In the listing below, find each line that holds the string "עבודה" and copy it.

==========

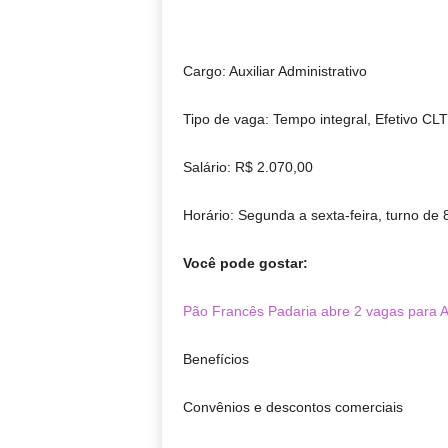
Cargo: Auxiliar Administrativo
Tipo de vaga: Tempo integral, Efetivo CLT
Salário: R$ 2.070,00
Horário: Segunda a sexta-feira, turno de 
Você pode gostar:
Pão Francês Padaria abre 2 vagas para 
Benefícios
Convênios e descontos comerciais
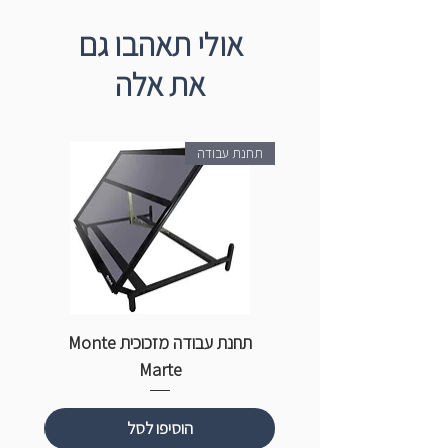
אולי תאהבו גם
את אלה
תחנת עבודה
תחנת עבודה מזכוכית Monte
ספ
Marte
הוסיפו לסל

==========

** ANSWER BOX **
תחנת עבודה
תחנת עבודה מזכוכית Monte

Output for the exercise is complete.